Обострение хронического фиброзного периодонтита рентгенологически сопровождается уменьшением четкости границ разрежения костной ткани, появлением новых очагов разрежения и остеопороза соответственно воспалительному фокусу. Рентгенологическая картина гранулематозного периодонтита в стадии обострения характеризуется потерей четкости границ разрежения костной ткани в апикальной части зуба, нечеткостью линии периодонта в боковых отделах периодонта и просветлением костномозговых пространств по периферии от гранулемы. Обострившийся хронический гранулирующий периодонтит рентгенологически характеризуется более выраженным очаговым разрежением на фоне общей смазанности рисунка.

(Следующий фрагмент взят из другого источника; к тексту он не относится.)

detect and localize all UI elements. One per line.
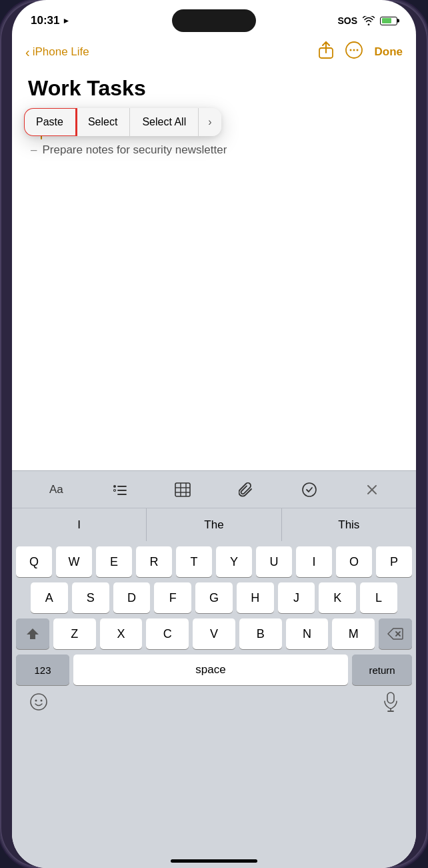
paste-button[interactable]: Paste [24, 108, 76, 136]
select-all-label: Select All [142, 116, 186, 128]
key-u[interactable]: U [256, 546, 292, 577]
context-menu: Paste Select Select All › [24, 108, 221, 136]
note-line-2: – Prepare notes for security newsletter [31, 143, 400, 157]
svg-point-6 [113, 489, 115, 491]
svg-point-2 [349, 49, 351, 51]
page-title: Work Tasks [28, 76, 400, 101]
key-123[interactable]: 123 [16, 655, 69, 685]
battery-tip [397, 19, 399, 23]
key-return[interactable]: return [352, 655, 412, 685]
status-time: 10:31 ► [31, 14, 70, 27]
emoji-button[interactable] [29, 693, 48, 715]
format-table-button[interactable] [175, 482, 191, 497]
key-f[interactable]: F [154, 582, 191, 613]
key-123-label: 123 [34, 665, 51, 676]
note-area: – n article – – Prepare notes for securi… [28, 110, 400, 337]
status-right: SOS [337, 15, 397, 26]
select-all-button[interactable]: Select All [130, 108, 199, 136]
context-menu-chevron[interactable]: › [199, 108, 221, 136]
svg-point-5 [113, 485, 116, 488]
svg-rect-10 [175, 483, 190, 496]
key-e[interactable]: E [96, 546, 132, 577]
key-w[interactable]: W [56, 546, 92, 577]
key-j[interactable]: J [278, 582, 315, 613]
battery-container [380, 17, 397, 25]
key-row-3: Z X C V B N M [16, 618, 412, 649]
phone-frame: 10:31 ► SOS [0, 0, 428, 868]
chevron-right-icon: › [208, 116, 211, 128]
key-row-bottom: 123 space return [16, 655, 412, 685]
mic-button[interactable] [383, 692, 399, 716]
dash-icon-3: – [31, 143, 37, 157]
nav-actions: Done [319, 41, 403, 63]
key-g[interactable]: G [195, 582, 233, 613]
battery-fill [382, 18, 392, 23]
key-o[interactable]: O [336, 546, 372, 577]
content-area: Work Tasks Paste Select Select All › [12, 71, 416, 337]
note-line-2-text: Prepare notes for security newsletter [42, 143, 227, 157]
home-indicator [171, 859, 257, 863]
shift-key[interactable] [16, 618, 49, 649]
key-n[interactable]: N [286, 618, 329, 649]
select-button[interactable]: Select [76, 108, 130, 136]
select-label: Select [88, 116, 117, 128]
key-i[interactable]: I [296, 546, 332, 577]
format-markup-button[interactable] [301, 482, 317, 498]
key-s[interactable]: S [72, 582, 109, 613]
key-row-2: A S D F G H J K L [16, 582, 412, 613]
dynamic-island [172, 9, 256, 32]
key-m[interactable]: M [332, 618, 375, 649]
autocomplete-bar: I The This [12, 508, 416, 541]
svg-point-20 [31, 694, 47, 710]
svg-point-21 [35, 700, 37, 702]
key-d[interactable]: D [113, 582, 151, 613]
sos-label: SOS [337, 15, 357, 26]
format-list-button[interactable] [111, 482, 127, 497]
paste-label: Paste [36, 116, 63, 128]
key-return-label: return [369, 665, 395, 676]
format-aa-button[interactable]: Aa [49, 483, 63, 496]
key-z[interactable]: Z [53, 618, 96, 649]
autocomplete-item-1[interactable]: I [12, 508, 147, 541]
key-q[interactable]: Q [16, 546, 52, 577]
key-y[interactable]: Y [216, 546, 252, 577]
autocomplete-text-3: This [338, 518, 359, 532]
key-space[interactable]: space [73, 655, 348, 685]
autocomplete-item-3[interactable]: This [282, 508, 416, 541]
key-h[interactable]: H [237, 582, 274, 613]
back-label[interactable]: iPhone Life [33, 45, 89, 59]
key-l[interactable]: L [360, 582, 397, 613]
done-button[interactable]: Done [375, 45, 403, 59]
autocomplete-text-1: I [77, 518, 81, 532]
svg-rect-23 [387, 693, 394, 703]
key-x[interactable]: X [100, 618, 143, 649]
wifi-icon [363, 16, 375, 25]
format-attach-button[interactable] [239, 482, 253, 498]
key-p[interactable]: P [376, 546, 412, 577]
format-close-button[interactable] [365, 483, 379, 496]
back-chevron-icon: ‹ [25, 45, 30, 60]
svg-point-4 [356, 49, 358, 51]
key-space-label: space [195, 663, 225, 677]
share-icon[interactable] [319, 41, 333, 63]
nav-bar: ‹ iPhone Life [12, 36, 416, 71]
keyboard: Q W E R T Y U I O P A S D F G H J K [12, 541, 416, 868]
autocomplete-text-2: The [204, 518, 223, 532]
delete-key[interactable] [379, 618, 412, 649]
phone-screen: 10:31 ► SOS [12, 0, 416, 868]
back-button[interactable]: ‹ iPhone Life [25, 45, 89, 60]
key-a[interactable]: A [31, 582, 68, 613]
key-c[interactable]: C [146, 618, 189, 649]
time-display: 10:31 [31, 14, 59, 27]
key-k[interactable]: K [319, 582, 356, 613]
key-t[interactable]: T [176, 546, 212, 577]
key-b[interactable]: B [239, 618, 282, 649]
svg-point-3 [353, 49, 355, 51]
emoji-row [16, 685, 412, 719]
battery-icon [380, 17, 397, 25]
autocomplete-item-2[interactable]: The [147, 508, 281, 541]
key-v[interactable]: V [193, 618, 235, 649]
key-r[interactable]: R [136, 546, 172, 577]
location-icon: ► [62, 16, 70, 25]
more-icon[interactable] [345, 41, 363, 63]
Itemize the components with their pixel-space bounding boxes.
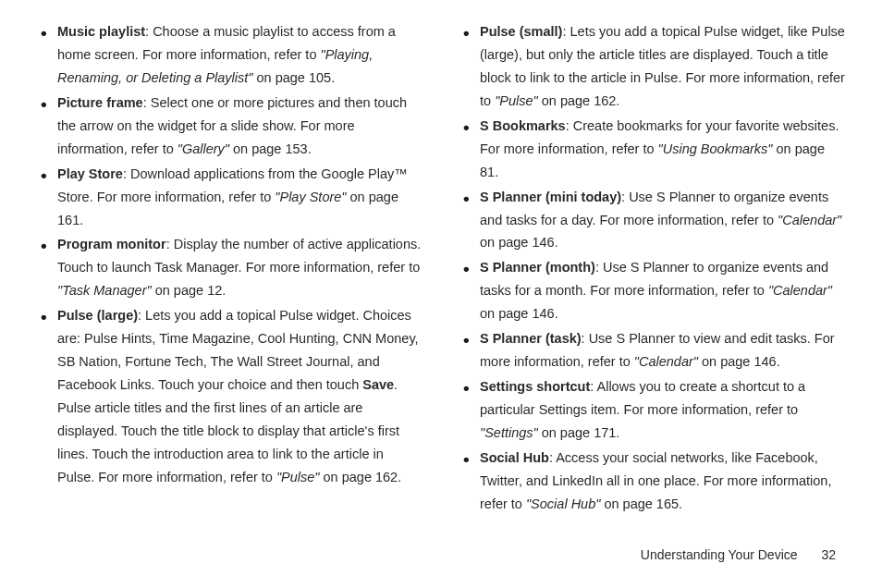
item-tail: on page 165. xyxy=(600,496,682,511)
item-title: Program monitor xyxy=(57,237,166,251)
item-ref: "Calendar" xyxy=(634,354,698,369)
item-tail: on page 105. xyxy=(252,70,335,85)
list-item: S Planner (mini today): Use S Planner to… xyxy=(459,186,845,255)
item-title: Music playlist xyxy=(57,24,145,39)
page-content: Music playlist: Choose a music playlist … xyxy=(0,0,882,536)
item-title: S Planner (mini today) xyxy=(480,190,621,204)
page-number: 32 xyxy=(821,547,836,562)
item-tail: on page 162. xyxy=(538,93,620,108)
list-item: Social Hub: Access your social networks,… xyxy=(459,447,845,516)
item-bold: Save xyxy=(362,377,394,392)
list-item: Play Store: Download applications from t… xyxy=(37,163,423,232)
item-title: Pulse (large) xyxy=(57,308,138,323)
list-item: S Planner (task): Use S Planner to view … xyxy=(459,327,845,374)
item-ref: "Social Hub" xyxy=(526,496,600,511)
item-title: Pulse (small) xyxy=(480,24,562,39)
item-title: Settings shortcut xyxy=(480,379,590,394)
item-tail: on page 146. xyxy=(480,235,558,250)
item-tail: on page 146. xyxy=(698,354,780,369)
item-tail: on page 162. xyxy=(320,470,402,484)
item-ref: "Task Manager" xyxy=(57,283,152,298)
item-body: . Pulse article titles and the first lin… xyxy=(57,377,399,484)
item-title: Play Store xyxy=(57,166,123,181)
section-title: Understanding Your Device xyxy=(641,547,798,562)
list-item: Program monitor: Display the number of a… xyxy=(37,233,423,302)
item-ref: "Pulse" xyxy=(276,470,320,484)
list-item: Settings shortcut: Allows you to create … xyxy=(459,375,845,445)
item-tail: on page 153. xyxy=(229,141,312,156)
item-tail: on page 12. xyxy=(152,283,227,298)
item-ref: "Calendar" xyxy=(778,213,841,227)
right-list: Pulse (small): Lets you add a topical Pu… xyxy=(459,20,845,516)
list-item: S Bookmarks: Create bookmarks for your f… xyxy=(459,115,845,184)
item-ref: "Pulse" xyxy=(495,93,538,108)
item-ref: "Play Store" xyxy=(275,190,346,204)
item-ref: "Calendar" xyxy=(768,283,832,298)
item-title: S Planner (month) xyxy=(480,260,595,275)
item-tail: on page 146. xyxy=(480,306,558,321)
list-item: S Planner (month): Use S Planner to orga… xyxy=(459,256,845,325)
item-title: Picture frame xyxy=(57,95,143,110)
item-title: S Planner (task) xyxy=(480,331,582,346)
left-column: Music playlist: Choose a music playlist … xyxy=(37,20,423,518)
item-ref: "Settings" xyxy=(480,425,538,440)
item-ref: "Gallery" xyxy=(178,141,229,156)
left-list: Music playlist: Choose a music playlist … xyxy=(37,20,423,489)
right-column: Pulse (small): Lets you add a topical Pu… xyxy=(459,20,845,518)
item-title: S Bookmarks xyxy=(480,118,566,133)
list-item: Pulse (small): Lets you add a topical Pu… xyxy=(459,20,845,113)
list-item: Music playlist: Choose a music playlist … xyxy=(37,20,423,90)
page-footer: Understanding Your Device 32 xyxy=(641,547,836,562)
list-item: Pulse (large): Lets you add a topical Pu… xyxy=(37,304,423,489)
item-tail: on page 171. xyxy=(538,425,620,440)
list-item: Picture frame: Select one or more pictur… xyxy=(37,92,423,161)
item-title: Social Hub xyxy=(480,450,549,465)
item-ref: "Using Bookmarks" xyxy=(658,141,773,156)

Электрометрическая реакция со стороны периодонта при всех формах периодонтита — свыше 100 мкА или вовсе отсутствует. Лечебные мероприятия при периодонтитах выходят за рамки лечения только причинного зуба и состоят в активном высвобождении организма от инфекционного очага, чем достигаются предупреждение сенсибилизации организма, предотвращение развития воспалительных процессов челюстно-лицевой области и заболеваний внутренних органов.